What you will do: Word for word, please copy the line containing "Kongres „Nauka dla" and all lines after it in the entries below, and only those, leaving every picture out.

Dataset records:

════════════════════

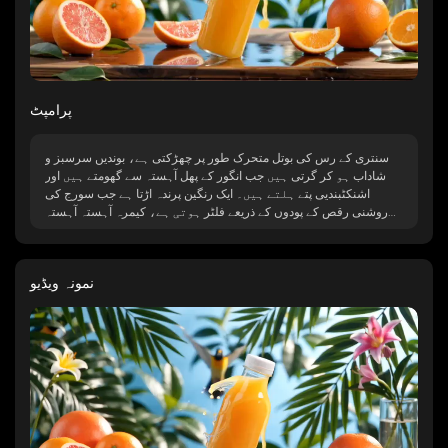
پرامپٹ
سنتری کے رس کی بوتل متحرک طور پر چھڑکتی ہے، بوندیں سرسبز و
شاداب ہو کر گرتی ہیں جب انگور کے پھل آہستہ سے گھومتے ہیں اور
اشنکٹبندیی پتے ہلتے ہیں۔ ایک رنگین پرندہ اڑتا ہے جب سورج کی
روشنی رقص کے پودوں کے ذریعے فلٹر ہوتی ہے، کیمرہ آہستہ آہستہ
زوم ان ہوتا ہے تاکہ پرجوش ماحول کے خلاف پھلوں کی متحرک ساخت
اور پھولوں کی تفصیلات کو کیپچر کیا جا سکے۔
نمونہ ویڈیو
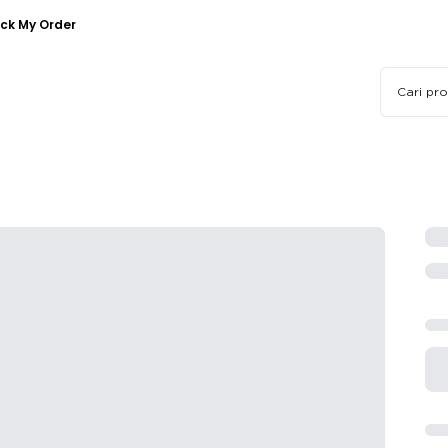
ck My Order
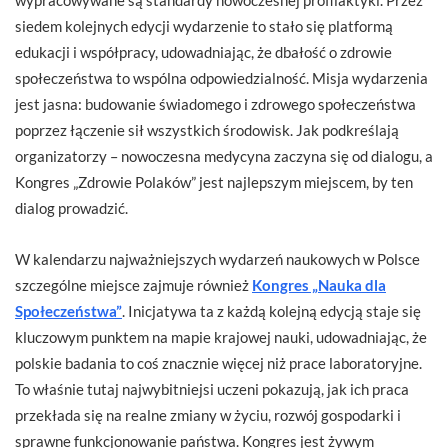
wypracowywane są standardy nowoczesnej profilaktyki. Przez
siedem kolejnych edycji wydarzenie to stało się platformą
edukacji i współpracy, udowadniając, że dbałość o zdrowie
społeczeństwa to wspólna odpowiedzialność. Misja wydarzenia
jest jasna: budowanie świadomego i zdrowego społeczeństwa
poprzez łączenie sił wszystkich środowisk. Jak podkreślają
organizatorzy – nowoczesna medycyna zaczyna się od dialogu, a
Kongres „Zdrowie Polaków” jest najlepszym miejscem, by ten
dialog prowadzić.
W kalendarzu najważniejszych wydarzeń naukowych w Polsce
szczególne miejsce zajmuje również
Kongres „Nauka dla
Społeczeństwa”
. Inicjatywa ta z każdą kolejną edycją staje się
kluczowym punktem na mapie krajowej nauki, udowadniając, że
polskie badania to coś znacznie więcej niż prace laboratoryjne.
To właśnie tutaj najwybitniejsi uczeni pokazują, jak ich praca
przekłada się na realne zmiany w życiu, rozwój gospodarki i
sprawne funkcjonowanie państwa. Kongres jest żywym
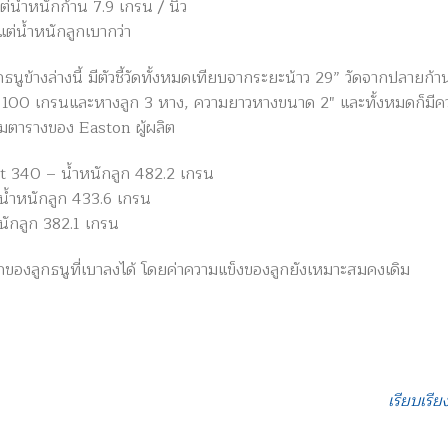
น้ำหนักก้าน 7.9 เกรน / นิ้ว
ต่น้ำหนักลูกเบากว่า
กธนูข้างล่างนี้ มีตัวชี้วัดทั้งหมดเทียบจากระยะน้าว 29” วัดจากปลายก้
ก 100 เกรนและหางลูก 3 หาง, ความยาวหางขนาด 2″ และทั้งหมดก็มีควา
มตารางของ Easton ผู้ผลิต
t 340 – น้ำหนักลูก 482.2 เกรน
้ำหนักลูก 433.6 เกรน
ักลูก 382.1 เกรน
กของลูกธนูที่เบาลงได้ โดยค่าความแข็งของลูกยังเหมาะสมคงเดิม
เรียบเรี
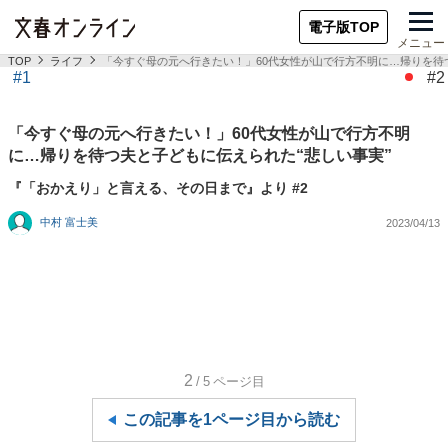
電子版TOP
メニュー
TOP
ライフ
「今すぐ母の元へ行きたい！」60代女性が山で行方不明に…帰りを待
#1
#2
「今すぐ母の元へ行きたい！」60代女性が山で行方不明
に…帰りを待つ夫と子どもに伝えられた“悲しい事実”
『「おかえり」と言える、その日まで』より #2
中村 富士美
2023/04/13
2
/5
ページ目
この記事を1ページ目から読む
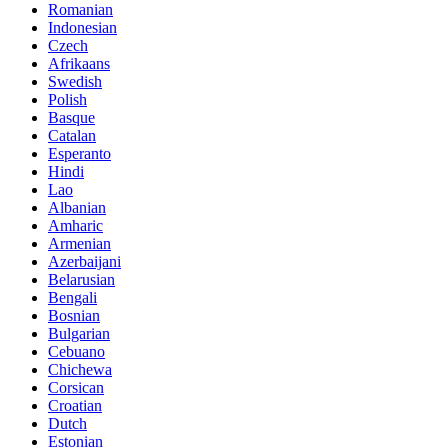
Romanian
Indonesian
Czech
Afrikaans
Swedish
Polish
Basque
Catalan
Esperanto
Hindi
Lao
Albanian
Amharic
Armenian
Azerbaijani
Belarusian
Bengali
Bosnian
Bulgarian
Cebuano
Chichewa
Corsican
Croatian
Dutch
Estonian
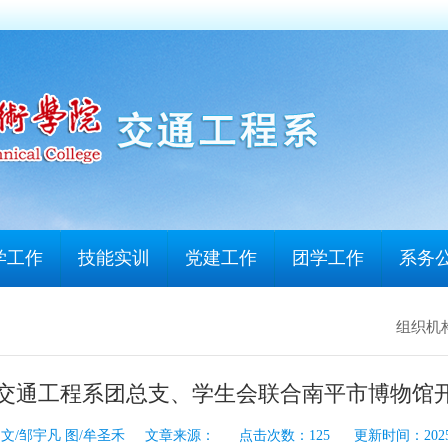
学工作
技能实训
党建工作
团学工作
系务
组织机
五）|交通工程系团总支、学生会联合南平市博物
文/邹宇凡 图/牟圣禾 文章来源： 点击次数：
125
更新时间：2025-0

════════════════════

The answer:
Kongres „Nauka dla
Społeczeństwa”
. Inicjatywa ta z każdą kolejną edycją staje się
kluczowym punktem na mapie krajowej nauki, udowadniając, że
polskie badania to coś znacznie więcej niż prace laboratoryjne.
To właśnie tutaj najwybitniejsi uczeni pokazują, jak ich praca
przekłada się na realne zmiany w życiu, rozwój gospodarki i
sprawne funkcjonowanie państwa. Kongres jest żywym
น้ำหนักก้าน 7.9 เกรน / นิ้ว
ต่น้ำหนักลูกเบากว่า
กธนูข้างล่างนี้ มีตัวชี้วัดทั้งหมดเทียบจากระยะน้าว 29” วัดจากปลายก้
ก 100 เกรนและหางลูก 3 หาง, ความยาวหางขนาด 2″ และทั้งหมดก็มีควา
มตารางของ Easton ผู้ผลิต
t 340 – น้ำหนักลูก 482.2 เกรน
้ำหนักลูก 433.6 เกรน
ักลูก 382.1 เกรน
กของลูกธนูที่เบาลงได้ โดยค่าความแข็งของลูกยังเหมาะสมคงเดิม
เรียบเรี
電子版TOP
メニュー
TOP
ライフ
「今すぐ母の元へ行きたい！」60代女性が山で行方不明に…帰りを待
#1
#2
「今すぐ母の元へ行きたい！」60代女性が山で行方不明
に…帰りを待つ夫と子どもに伝えられた“悲しい事実”
『「おかえり」と言える、その日まで』より #2
中村 富士美
2023/04/13
2
/5
ページ目
この記事を1ページ目から読む
Romanian
Indonesian
Czech
Afrikaans
Swedish
Polish
Basque
Catalan
Esperanto
Hindi
Lao
Albanian
Amharic
Armenian
Azerbaijani
Belarusian
Bengali
Bosnian
Bulgarian
Cebuano
Chichewa
Corsican
Croatian
Dutch
Estonian
学工作
技能实训
党建工作
团学工作
系务
组织机
五）|交通工程系团总支、学生会联合南平市博物
文/邹宇凡 图/牟圣禾 文章来源： 点击次数：
125
更新时间：2025-0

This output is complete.